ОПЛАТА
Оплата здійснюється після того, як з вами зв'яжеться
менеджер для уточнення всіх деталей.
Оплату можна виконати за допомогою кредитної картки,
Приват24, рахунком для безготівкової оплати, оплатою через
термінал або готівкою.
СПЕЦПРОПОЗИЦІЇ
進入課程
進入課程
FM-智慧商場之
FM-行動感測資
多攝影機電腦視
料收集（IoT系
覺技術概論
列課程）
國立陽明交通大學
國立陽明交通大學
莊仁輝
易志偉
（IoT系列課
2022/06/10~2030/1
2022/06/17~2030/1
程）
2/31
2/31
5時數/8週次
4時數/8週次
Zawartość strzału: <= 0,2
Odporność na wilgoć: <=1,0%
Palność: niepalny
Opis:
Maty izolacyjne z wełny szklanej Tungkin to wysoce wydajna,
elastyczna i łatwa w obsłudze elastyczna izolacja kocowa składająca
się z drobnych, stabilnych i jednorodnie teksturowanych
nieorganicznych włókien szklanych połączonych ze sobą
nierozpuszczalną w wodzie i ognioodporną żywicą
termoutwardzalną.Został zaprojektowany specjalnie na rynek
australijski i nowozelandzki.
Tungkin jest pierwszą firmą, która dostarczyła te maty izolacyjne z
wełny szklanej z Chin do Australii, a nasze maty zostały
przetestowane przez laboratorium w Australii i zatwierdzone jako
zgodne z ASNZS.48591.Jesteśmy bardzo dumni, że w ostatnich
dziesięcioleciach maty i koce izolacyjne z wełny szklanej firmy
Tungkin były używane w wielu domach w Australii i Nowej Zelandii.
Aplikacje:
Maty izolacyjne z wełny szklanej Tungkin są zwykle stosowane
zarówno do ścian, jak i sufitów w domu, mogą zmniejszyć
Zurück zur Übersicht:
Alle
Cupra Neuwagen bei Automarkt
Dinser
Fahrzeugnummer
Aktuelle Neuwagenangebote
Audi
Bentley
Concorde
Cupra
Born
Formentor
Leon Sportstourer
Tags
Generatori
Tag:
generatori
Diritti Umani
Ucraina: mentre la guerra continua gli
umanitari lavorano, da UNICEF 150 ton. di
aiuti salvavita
* * * * *
** The problem **
From the line holding "przetestowane przez laboratorium" to the line holding "Maty izolacyjne z wełny szklanej Tungkin są", inclusive, restate each line above exactly as written.

** Exercise output **
przetestowane przez laboratorium w Australii i zatwierdzone jako
zgodne z ASNZS.48591.Jesteśmy bardzo dumni, że w ostatnich
dziesięcioleciach maty i koce izolacyjne z wełny szklanej firmy
Tungkin były używane w wielu domach w Australii i Nowej Zelandii.
Aplikacje:
Maty izolacyjne z wełny szklanej Tungkin są zwykle stosowane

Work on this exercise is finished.